[Saved entries]
_ _ _
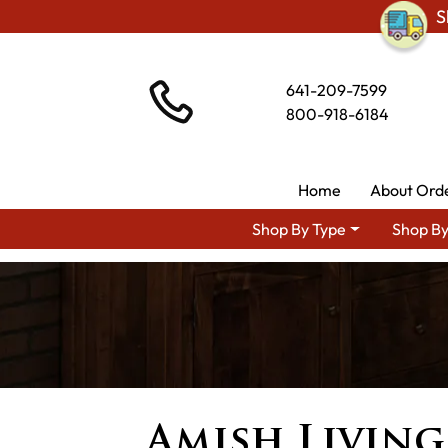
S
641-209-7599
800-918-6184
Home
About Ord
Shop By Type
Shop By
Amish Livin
_ _ _
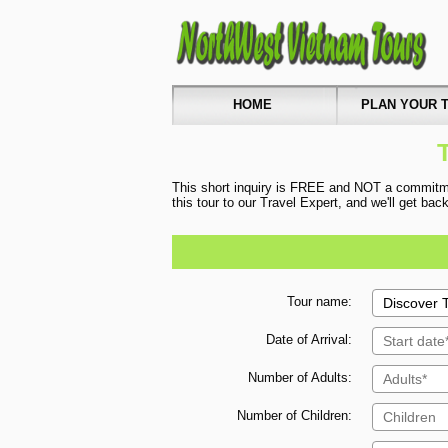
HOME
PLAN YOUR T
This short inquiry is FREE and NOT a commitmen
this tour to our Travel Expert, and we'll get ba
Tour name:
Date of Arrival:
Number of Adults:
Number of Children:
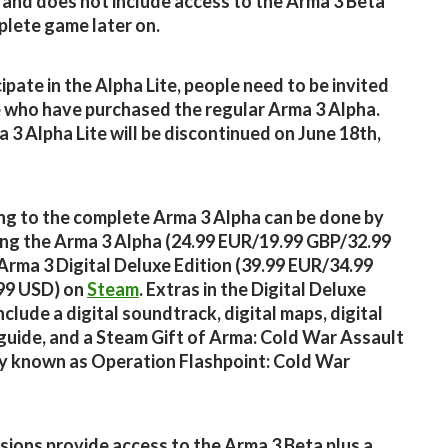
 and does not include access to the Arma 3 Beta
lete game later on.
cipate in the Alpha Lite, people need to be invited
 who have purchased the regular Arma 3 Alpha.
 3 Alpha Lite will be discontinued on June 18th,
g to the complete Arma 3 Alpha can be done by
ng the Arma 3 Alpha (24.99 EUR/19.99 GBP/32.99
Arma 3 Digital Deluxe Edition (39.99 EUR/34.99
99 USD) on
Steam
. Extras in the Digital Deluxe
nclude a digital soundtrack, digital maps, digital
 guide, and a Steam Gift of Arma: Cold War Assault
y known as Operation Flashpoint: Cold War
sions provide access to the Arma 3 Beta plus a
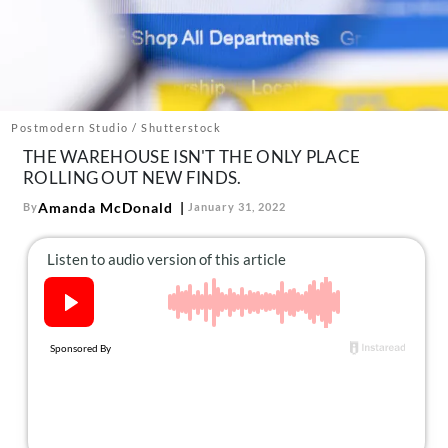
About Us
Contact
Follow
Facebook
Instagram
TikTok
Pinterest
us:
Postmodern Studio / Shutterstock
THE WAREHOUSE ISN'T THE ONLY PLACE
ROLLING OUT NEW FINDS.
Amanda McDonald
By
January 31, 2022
_ _ _
EXERCISE REQUIREMENTS →
Give the number of lines above in which the word "Beta" appears, and nothing more.

WRITTEN RESPONSE →
2